Turut dalam rombongan Amirulhaj antara lain Menteri Koordinator Bidang Pemberdayaan Masyarakat Muhaimin Iskandar, Wakil Menteri Agama Mohammad Syafi’i, Asep Saifuddin Chalim, Muhadjir Effendy, Heri Hermansyah, Rossa Safira, serta Ilfi Nur Diana.
Setibanya di Bandara King Abdulaziz, Menhaj bersama rombongan Amirulhaj disambut jajaran Petugas Penyelenggara Ibadah Haji atau PPIH Arab Saudi. Para Amirulhaj juga menyapa petugas yang bertugas di area kedatangan sebagai bentuk dukungan terhadap kerja pelayanan jamaah haji Indonesia di Tanah Suci.
Menhaj menyampaikan kehadiran Amirulhaj di Arab Saudi diarahkan untuk memastikan seluruh tahapan penyelenggaraan ibadah haji berjalan lancar, aman, dan terkendali. Pemerintah, kata Menhaj, ingin memastikan jamaah haji Indonesia mendapatkan layanan terbaik hingga kembali ke Tanah Air.

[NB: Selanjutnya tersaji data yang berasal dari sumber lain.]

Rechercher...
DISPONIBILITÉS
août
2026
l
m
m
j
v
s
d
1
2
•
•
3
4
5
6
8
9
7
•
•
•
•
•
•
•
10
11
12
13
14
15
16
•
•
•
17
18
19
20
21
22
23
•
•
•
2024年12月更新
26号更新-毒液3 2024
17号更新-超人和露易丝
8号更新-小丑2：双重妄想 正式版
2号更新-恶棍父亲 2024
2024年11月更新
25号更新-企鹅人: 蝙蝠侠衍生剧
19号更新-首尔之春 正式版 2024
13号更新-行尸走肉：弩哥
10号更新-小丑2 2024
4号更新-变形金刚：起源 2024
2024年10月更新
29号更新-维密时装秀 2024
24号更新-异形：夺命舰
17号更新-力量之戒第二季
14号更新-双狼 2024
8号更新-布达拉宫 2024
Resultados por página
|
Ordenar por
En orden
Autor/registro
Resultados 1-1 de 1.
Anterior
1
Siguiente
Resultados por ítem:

“Kehadiran kami di Tanah Suci adalah untuk memastikan penyelenggaraan ibadah haji berjalan dengan baik. Pemerintah ingin memastikan seluruh layanan kepada jamaah berjalan lancar, aman, dan nyaman, terutama menjelang fase puncak haji di Arafah, Muzdalifah, dan Mina,” ujar Menhaj di Jeddah lewat siaran pers.
Menurut Menhaj, salah satu agenda utama Amirulhaj adalah memastikan kesiapan operasional Armuzna berjalan 100 persen. Kesiapan tersebut meliputi tenda dan fasilitas pendukung, transportasi, konsumsi, layanan kesehatan, serta skema pergerakan jamaah saat puncak haji.

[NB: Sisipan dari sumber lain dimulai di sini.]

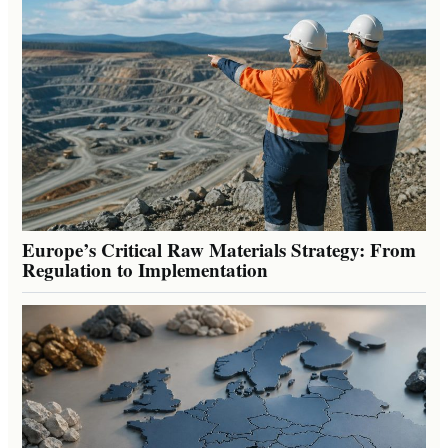
Europe’s Critical Raw Materials Strategy: From
Regulation to Implementation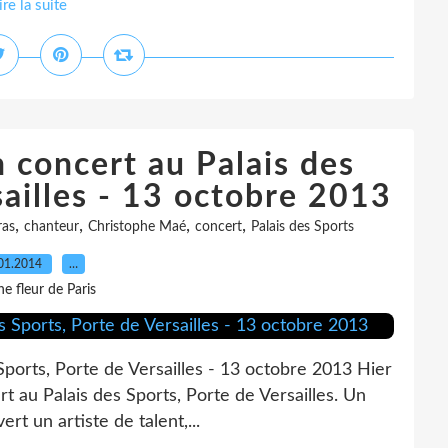
ire la suite
 concert au Palais des
sailles - 13 octobre 2013
,
,
,
,
ras
chanteur
Christophe Maé
concert
Palais des Sports
01.2014
…
e fleur de Paris
ports, Porte de Versailles - 13 octobre 2013 Hier
t au Palais des Sports, Porte de Versailles. Un
ert un artiste de talent,...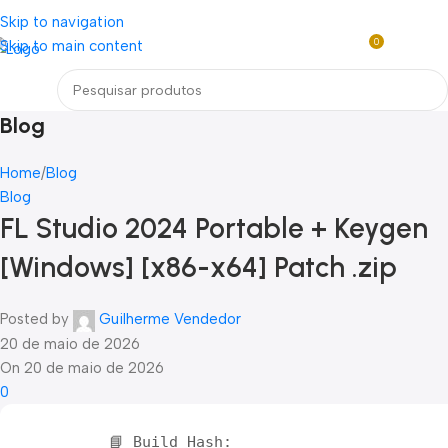
Loja mundial online de Obras de Arte Exclusivas
Skip to navigation
0
Skip to main content
R$
0,0
Menu
Blog
Home
Blog
Blog
FL Studio 2024 Portable + Keygen
[Windows] [x86-x64] Patch .zip
Posted by
Guilherme Vendedor
20 de maio de 2026
On 20 de maio de 2026
0
📘 Build Hash: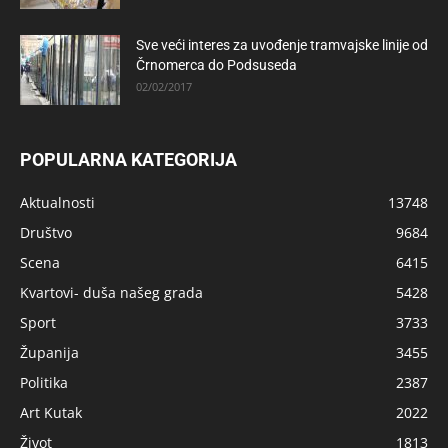
Sve veći interes za uvođenje tramvajske linije od
Črnomerca do Podsuseda
02/02/2017
POPULARNA KATEGORIJA
Aktualnosti
13748
Društvo
9684
Scena
6415
Kvartovi- duša našeg grada
5428
Sport
3733
Županija
3455
Politika
2387
Art Kutak
2022
Život
1813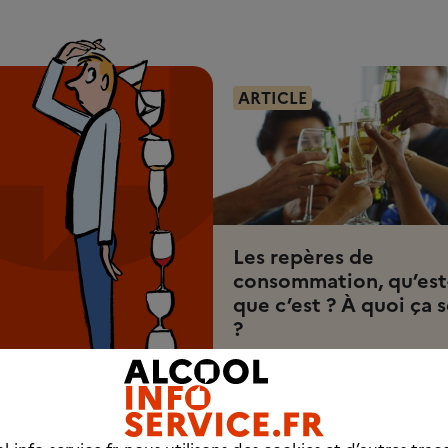
ARTICLE
Les repères de
consommation, qu’est
que c’est ? À quoi ça s
?
3 min 30
Découvrez l'article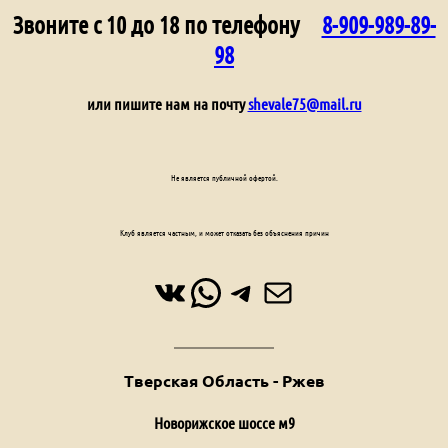
Звоните с 10 до 18 по телефону
8-909-989-89-
98
или пишите нам на почту
shevale75@mail.ru
Не является публичной офертой.
Клуб является частным, и может отказать без объяснения причин
ВКонтакте
WhatsApp
Telegram
Почта
Тверская Область - Ржев
Новорижское шоссе м9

“Armuzna adalah fase paling penting dalam penyelenggaraan ibadah haji. Karena itu, seluruh aspek layanan harus dipastikan siap, mulai dari tenda, konsumsi, transportasi, hingga pengaturan pergerakan jemaah. Semua harus berjalan terukur, tertib, dan berorientasi pada keselamatan jamaah,” katanya.

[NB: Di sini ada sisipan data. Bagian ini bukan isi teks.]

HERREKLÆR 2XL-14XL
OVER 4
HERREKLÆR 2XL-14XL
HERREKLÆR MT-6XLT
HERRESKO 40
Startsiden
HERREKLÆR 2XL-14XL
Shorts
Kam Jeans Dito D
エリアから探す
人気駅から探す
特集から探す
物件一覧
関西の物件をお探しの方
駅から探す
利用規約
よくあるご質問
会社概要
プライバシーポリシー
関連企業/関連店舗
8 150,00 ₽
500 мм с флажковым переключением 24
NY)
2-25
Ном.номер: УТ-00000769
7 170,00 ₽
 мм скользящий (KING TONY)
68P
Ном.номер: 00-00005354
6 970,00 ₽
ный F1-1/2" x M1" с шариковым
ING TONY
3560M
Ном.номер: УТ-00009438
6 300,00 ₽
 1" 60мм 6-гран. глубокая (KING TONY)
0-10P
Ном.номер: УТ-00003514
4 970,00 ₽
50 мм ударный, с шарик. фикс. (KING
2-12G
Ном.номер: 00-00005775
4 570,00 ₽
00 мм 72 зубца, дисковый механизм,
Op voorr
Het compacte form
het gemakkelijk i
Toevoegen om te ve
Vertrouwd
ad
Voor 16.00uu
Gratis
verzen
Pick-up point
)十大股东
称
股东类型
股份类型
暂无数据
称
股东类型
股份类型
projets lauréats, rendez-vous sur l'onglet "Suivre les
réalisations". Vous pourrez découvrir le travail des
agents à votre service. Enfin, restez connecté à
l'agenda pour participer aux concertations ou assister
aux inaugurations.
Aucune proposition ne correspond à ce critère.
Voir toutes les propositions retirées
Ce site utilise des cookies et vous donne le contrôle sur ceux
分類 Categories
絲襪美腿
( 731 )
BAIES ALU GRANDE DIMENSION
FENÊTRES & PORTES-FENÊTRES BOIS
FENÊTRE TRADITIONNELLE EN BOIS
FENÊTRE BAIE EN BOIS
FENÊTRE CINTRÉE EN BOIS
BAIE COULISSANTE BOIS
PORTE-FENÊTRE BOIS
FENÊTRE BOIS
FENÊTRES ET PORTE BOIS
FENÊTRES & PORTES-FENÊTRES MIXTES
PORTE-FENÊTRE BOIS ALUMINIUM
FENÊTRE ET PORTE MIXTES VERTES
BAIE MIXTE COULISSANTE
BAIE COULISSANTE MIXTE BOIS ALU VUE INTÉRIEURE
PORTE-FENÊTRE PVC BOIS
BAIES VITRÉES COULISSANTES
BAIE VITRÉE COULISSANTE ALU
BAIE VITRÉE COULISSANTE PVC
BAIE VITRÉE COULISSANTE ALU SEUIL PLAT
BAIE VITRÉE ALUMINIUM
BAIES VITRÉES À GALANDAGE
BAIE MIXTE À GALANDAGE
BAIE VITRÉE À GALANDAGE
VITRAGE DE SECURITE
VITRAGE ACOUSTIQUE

Menhaj juga menyampaikan apresiasi kepada seluruh petugas haji yang telah bekerja mendampingi jamaah sejak keberangkatan dari Tanah Air hingga berada di Arab Saudi. Ia meminta petugas tetap menjaga stamina, kekompakan, serta kecepatan respons dalam memberikan pelayanan kepada jamaah.
“Kami menyampaikan apresiasi kepada seluruh petugas haji Indonesia. Tetap jaga kesehatan, jaga kekompakan, dan terus berikan pelayanan terbaik kepada jamaah. Pelayanan ini adalah amanah besar yang harus kita tunaikan dengan penuh tanggung jawab,” tutur Menhaj.
Usai tiba di Jeddah, keesokan harinya, Menhaj akan melanjutkan kegiatannya memenuhi undangan dari Kementerian Haji dan Umrah Arab Saudi sebelum melanjutkan agenda pengawasan layanan haji di Tanah Suci.